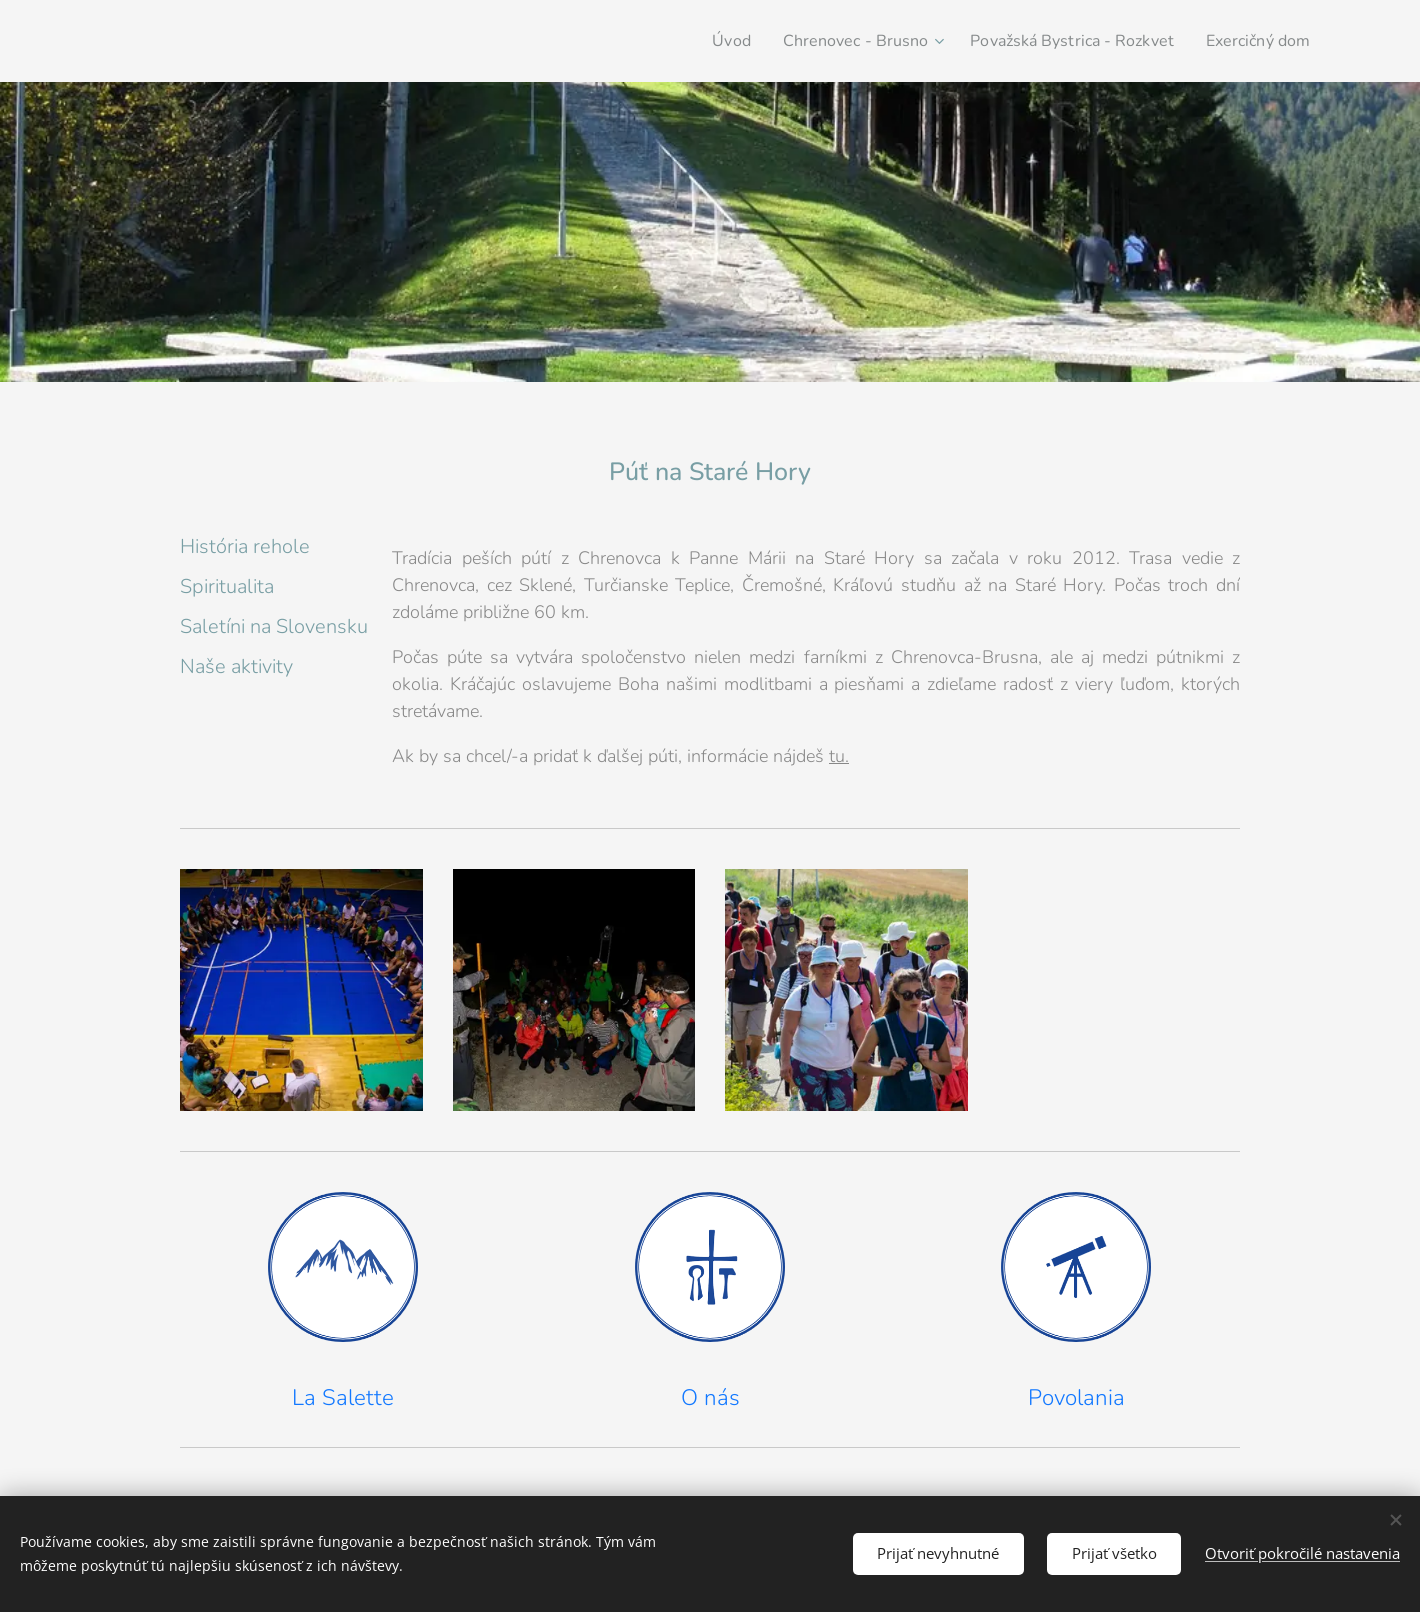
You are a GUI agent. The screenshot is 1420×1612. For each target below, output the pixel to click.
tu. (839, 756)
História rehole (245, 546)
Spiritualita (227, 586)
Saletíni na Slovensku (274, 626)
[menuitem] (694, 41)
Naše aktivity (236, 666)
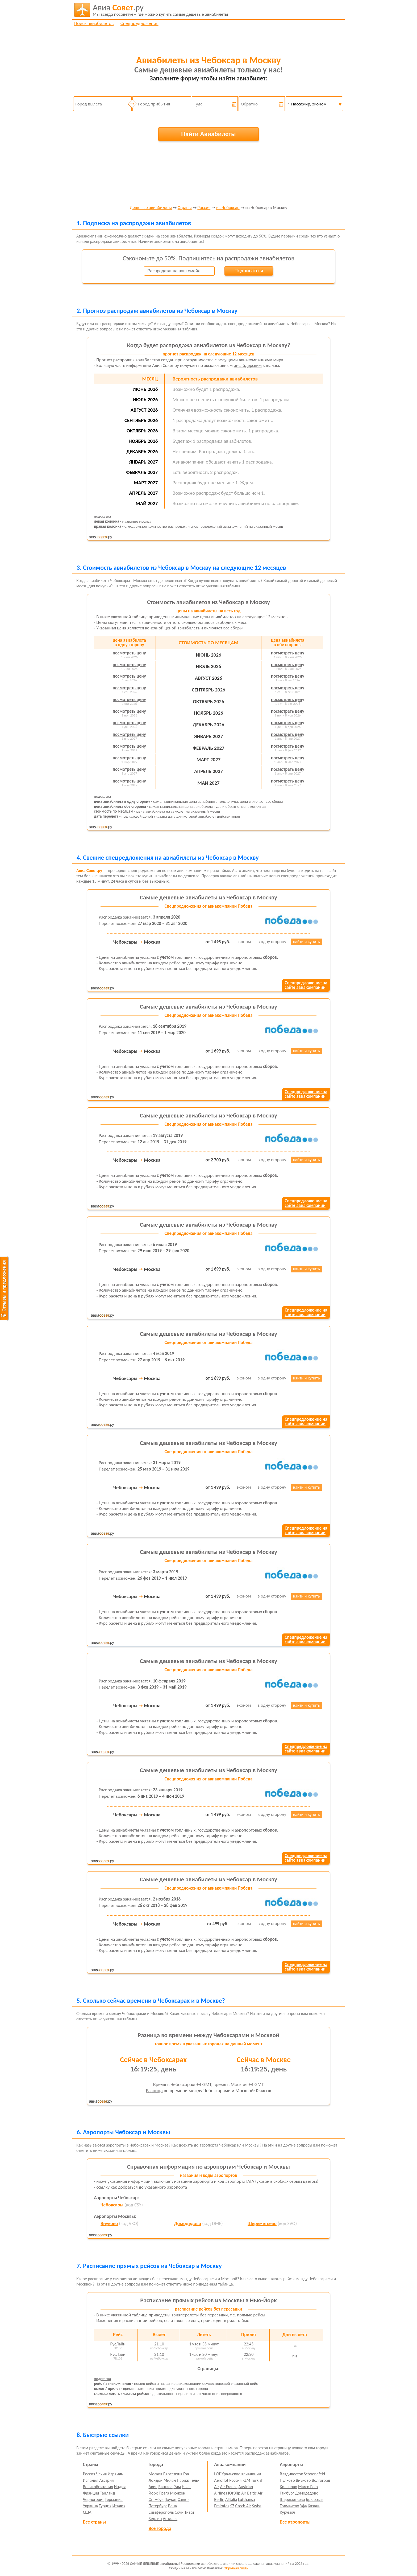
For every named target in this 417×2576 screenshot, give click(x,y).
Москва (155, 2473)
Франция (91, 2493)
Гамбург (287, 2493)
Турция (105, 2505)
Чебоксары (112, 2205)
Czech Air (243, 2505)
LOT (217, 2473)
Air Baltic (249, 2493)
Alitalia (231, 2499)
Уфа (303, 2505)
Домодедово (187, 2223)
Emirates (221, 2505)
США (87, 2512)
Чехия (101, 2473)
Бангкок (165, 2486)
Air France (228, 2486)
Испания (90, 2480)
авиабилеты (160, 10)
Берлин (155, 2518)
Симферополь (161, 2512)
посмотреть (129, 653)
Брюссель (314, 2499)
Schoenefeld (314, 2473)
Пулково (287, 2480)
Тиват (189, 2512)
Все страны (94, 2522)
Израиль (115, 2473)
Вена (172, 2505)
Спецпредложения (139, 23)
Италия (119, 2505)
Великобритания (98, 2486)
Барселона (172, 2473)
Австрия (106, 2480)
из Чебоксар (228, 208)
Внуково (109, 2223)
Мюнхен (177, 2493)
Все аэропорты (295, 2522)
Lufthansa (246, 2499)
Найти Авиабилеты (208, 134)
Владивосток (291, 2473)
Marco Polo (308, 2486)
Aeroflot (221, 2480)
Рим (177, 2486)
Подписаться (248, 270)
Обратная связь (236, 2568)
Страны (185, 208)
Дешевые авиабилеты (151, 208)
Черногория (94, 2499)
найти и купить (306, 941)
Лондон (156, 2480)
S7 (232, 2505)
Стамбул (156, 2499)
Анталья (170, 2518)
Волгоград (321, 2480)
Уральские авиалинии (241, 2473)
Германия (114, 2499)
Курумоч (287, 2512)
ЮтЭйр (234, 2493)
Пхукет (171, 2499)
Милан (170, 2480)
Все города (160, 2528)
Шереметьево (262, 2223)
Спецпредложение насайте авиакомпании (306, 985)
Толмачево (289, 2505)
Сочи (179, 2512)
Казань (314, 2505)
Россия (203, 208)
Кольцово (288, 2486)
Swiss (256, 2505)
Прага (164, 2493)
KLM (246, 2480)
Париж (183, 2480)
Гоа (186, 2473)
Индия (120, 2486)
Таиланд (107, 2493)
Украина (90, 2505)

_Problem_
Reproduce verbatim only the segment of the listing bounded by the line containing "Домодедово (187, 2223)" and the line containing "Schoenefeld (314, 2473)", with both boundary lines included.

_Task result_
Домодедово (187, 2223)
Emirates (221, 2505)
США (87, 2512)
Чехия (101, 2473)
Бангкок (165, 2486)
Air France (228, 2486)
Испания (90, 2480)
авиабилеты (160, 10)
Берлин (155, 2518)
Симферополь (161, 2512)
посмотреть (129, 653)
Брюссель (314, 2499)
Schoenefeld (314, 2473)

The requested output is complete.